The study is claimed to be the largest and most geographically comprehensive one. They analysed 4,064 children with retinoblastoma from 149 countries (categorised as high, upper-middle, lower-middle and lowincome) globally. These are estimated to be 50% of all new cases worldwide in 2017. They then analysed the three-year survival rate for these children following their diagnosis. They found that over two-fifths (40 per cent) of children die within three years of diagnosis in low-income countries, compared with fewer than one in 100 (one per cent) in high-income countries.

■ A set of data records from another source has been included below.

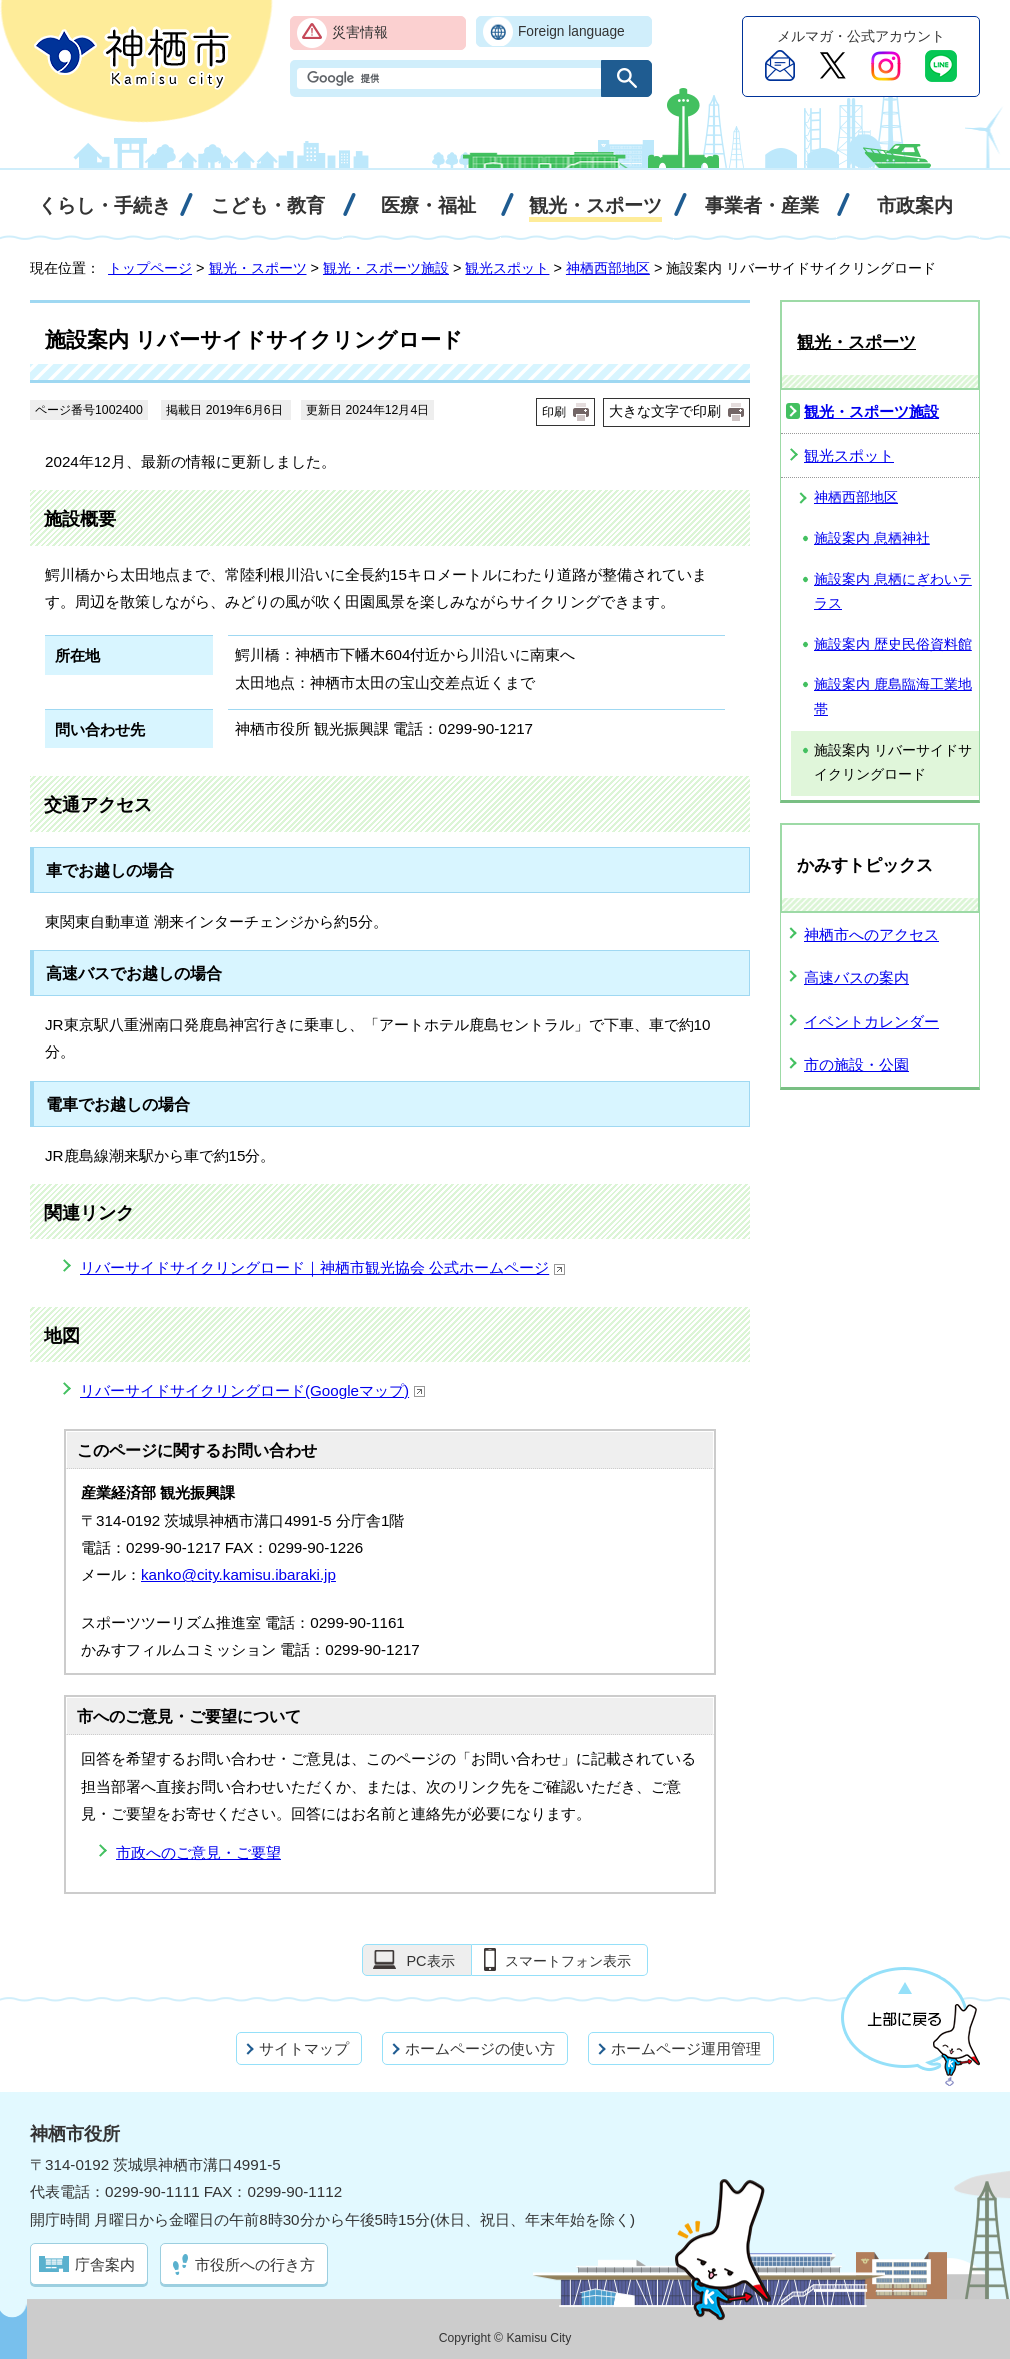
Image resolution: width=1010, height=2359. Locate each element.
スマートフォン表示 (568, 1961)
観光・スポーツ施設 (386, 268)
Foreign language (571, 31)
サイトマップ (304, 2048)
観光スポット (507, 268)
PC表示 (430, 1961)
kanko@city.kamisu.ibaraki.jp (238, 1574)
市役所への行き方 (255, 2264)
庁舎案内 (105, 2264)
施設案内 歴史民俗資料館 (893, 644)
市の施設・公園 (856, 1064)
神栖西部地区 (608, 268)
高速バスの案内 (856, 977)
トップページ (150, 268)
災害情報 (360, 32)
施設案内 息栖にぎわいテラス (893, 592)
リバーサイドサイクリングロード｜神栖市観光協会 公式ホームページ (323, 1267)
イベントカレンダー (871, 1021)
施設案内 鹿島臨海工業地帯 (893, 697)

Noting that the results were shocking, ICEH Director at LSHTM Professor Matthew Burton said that the reasons for the disparity in low and high income countries should be ascertained and policies enacted that close this survival gap. Meanwhile, lead author Dr Ido Didi Fabian said: ‘we have always known there was a difference in outcomes between higher and lower income countries, but the differences were seeing in this study, the largest of its kind, are very worrying for children affected by retinoblastoma. Better awareness of the early signs, improving access to timely diagnosis, and implementing existing guidelines aimed at children in low- and middle-income countries, are critical to improving retinoblastoma outcomes worldwide.” Fabian is the Principal Investigator of the Global Retinoblastoma Study Group at LSHTM.
The authors also said that there were certain limitations to the study, including that the cohort was a sample taken from a previous study (despite containing half of all cases worldwide for that year). The study also did not collect detailed data on treatment, for instance specific treatment protocols and complications. Future studies could include these sub-analyses.
Despite the study showing that the main treatments for retinoblastoma (the removal of an eye, or enucleation, and intravenous chemotherapy) being available in all countries, several factors may be responsible for the reduced survival rate. Previous studies suggest that low-income countries are less likely to have specialised treatment centres containing sophisticated equipment and techniques such as MRI machines and targeted chemotherapy. Limited awareness among the general public and health care workers, and issues accessing treatment due to travel distance and cost are all suggested to contribute to worse outcomes and increased risk of death.
Retinoblastoma is cancer of the retina. The retina is the light-sensitive lining at the back of the eye. During the early stages of a baby’s development, retinal eye cells grow very quickly and then stop growing. But in rare cases, one or more cells continue to grow and form a cancer called retinoblastoma. In about four out of ten (40 per cent) cases, retinoblastoma is caused by a faulty gene, which often affects both eyes (bilateral).
The faulty gene may be inherited from a parent, or a change to the gene (mutation) may occur at an early stage of the child’s development in the womb.
It’s not known what causes the remaining 6 out of 10 (60%) retinoblastoma cases. In these cases, there’s no faulty gene and only 1 eye is affected (unilateral).